Man muss Sigmar Gabriel nicht einmal eine vorsätzliche Lüge attestieren, aber ein künftiges Regierungsmitglied darf sich keinesfalls hinreißen lassen, mit falschen Mutmaßungen öffentlich eine Schwachstelle im Koalitionsvertrag ausbessern zu wollen. Eigentlich ist diese üble Vorratsdatenspeicherung, welche alle Bürger als potentielle Straftäter behandelt, ein Wunschprojekt der Union und wird auch gerne von den beiden prominenten Hans- Peters von der CSU , Dr. Uhl und Bundesinnenminister Dr. Friedrich mit hanebüchenen Scheinargumenten befeuert. Aus der NSA- Affäre will man nicht lernen, man will sie legalisieren. Anders kann man diese unbändige Lust nach einem Überwachungsstaat nicht mehr erklären. Die SPD lässt sich vor diesen Karren spannen und Erzengel Gabriel hält sogar die Zügel in der Hand.

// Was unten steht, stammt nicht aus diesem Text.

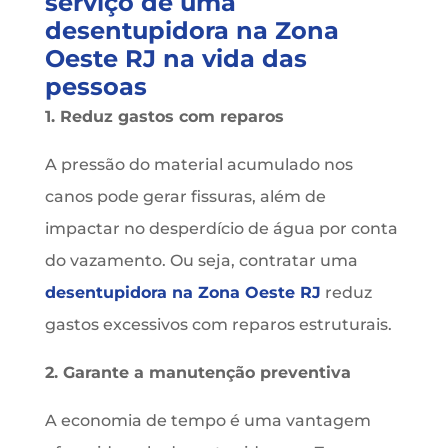
serviço de uma
desentupidora na Zona
Oeste RJ na vida das
pessoas
1. Reduz gastos com reparos
A pressão do material acumulado nos
canos pode gerar fissuras, além de
impactar no desperdício de água por conta
do vazamento. Ou seja, contratar uma
desentupidora na Zona Oeste RJ
reduz
gastos excessivos com reparos estruturais.
2. Garante a manutenção preventiva
A economia de tempo é uma vantagem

Gerne verweisen die Befürworter der Vorratsdatenspeicherung auf eine EU-Richtlinie aus dem Jahr 2006 (Richtlinie 2006/24/EG). Demnach muss die Vorratsdatenspeicherung in den Mitgliedsstaaten entsprechend umgesetzt werden, sonst drohen Strafen. Selbst muss die Vorratsdatenspeicherung aber noch vor dem Europäischen Gerichtshof einer Klage widerstehen, die keinesfalls aussichtlos zu sein scheint. Mit ausreichend Sarkasmus angereichert könnte man auch entgegnen, dass man aufgrund der illegalen Spionagetätigkeiten der NSA und des britischen Geheimdienstes GHCQ eigentlich gar keine Vorratsdatenspeicherung mehr benötigt. Und tatsächlich gibt es keinen einzigen nachweisbaren Fall, wo die Vorratsdatenspeicherung in den vorgesehenen Einsatzbereichen (Terror & Schwerstkriminalität) entscheidende Ermittlungserfolge verbuchen könnte. In einer schauderhaften Zukunftsvision brachte Regisseur Steven Spielberg ein sehr ähnliches Szenario auf die Leinwand. Im Film „Minority Report“ existiert eine polizeiliche Einsatztruppe namens Precrime, die Verbrechen verhindern, bevor sie ausgeübt werden können.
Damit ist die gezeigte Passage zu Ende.